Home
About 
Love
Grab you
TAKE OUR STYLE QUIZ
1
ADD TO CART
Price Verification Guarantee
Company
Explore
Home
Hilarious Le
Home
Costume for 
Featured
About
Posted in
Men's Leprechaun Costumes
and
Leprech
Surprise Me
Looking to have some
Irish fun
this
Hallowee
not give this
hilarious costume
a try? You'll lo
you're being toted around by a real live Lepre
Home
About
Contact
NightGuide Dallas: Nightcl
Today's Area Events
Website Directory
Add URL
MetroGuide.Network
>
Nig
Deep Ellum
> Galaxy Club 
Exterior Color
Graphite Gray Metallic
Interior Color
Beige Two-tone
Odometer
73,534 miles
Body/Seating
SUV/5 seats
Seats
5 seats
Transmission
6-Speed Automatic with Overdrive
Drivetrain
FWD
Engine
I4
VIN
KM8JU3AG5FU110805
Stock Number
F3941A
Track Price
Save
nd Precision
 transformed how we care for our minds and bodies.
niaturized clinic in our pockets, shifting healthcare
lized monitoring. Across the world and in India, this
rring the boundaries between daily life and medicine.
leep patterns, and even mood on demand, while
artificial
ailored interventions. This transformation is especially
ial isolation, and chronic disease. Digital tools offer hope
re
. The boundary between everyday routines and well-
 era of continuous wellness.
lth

───

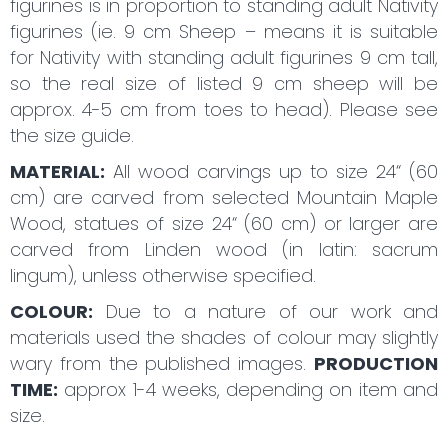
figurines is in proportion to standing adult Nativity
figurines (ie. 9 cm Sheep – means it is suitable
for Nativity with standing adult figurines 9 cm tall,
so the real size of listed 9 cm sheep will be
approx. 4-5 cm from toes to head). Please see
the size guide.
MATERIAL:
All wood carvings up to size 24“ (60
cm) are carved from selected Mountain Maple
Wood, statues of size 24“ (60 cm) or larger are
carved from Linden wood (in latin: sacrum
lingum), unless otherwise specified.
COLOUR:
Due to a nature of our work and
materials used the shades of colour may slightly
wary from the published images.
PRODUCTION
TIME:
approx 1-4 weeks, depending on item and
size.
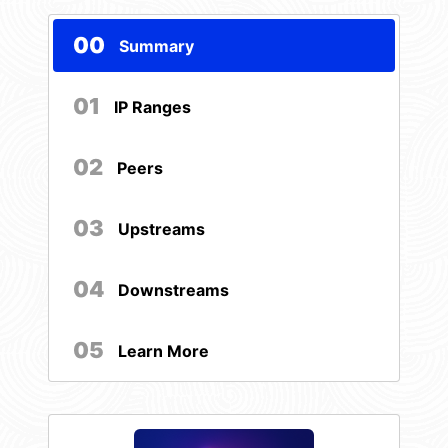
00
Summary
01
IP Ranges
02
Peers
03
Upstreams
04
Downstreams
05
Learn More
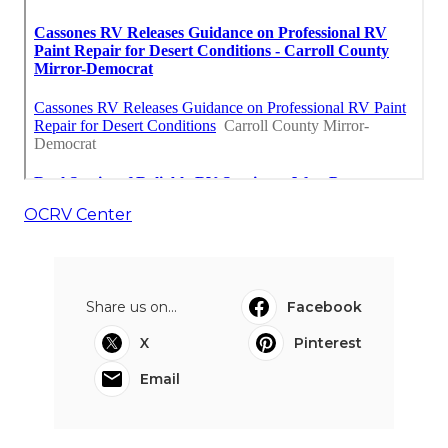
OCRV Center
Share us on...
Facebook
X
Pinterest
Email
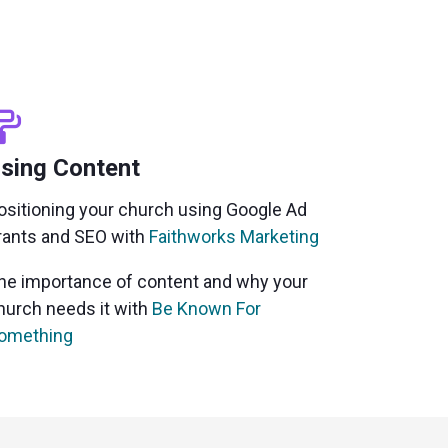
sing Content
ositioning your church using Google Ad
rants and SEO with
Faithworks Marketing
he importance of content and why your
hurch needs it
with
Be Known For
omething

───

> [What to do]:
Say how many lines in the entries contain the string "between". Nothing else belongs in the reply.

> [Finished task]:
2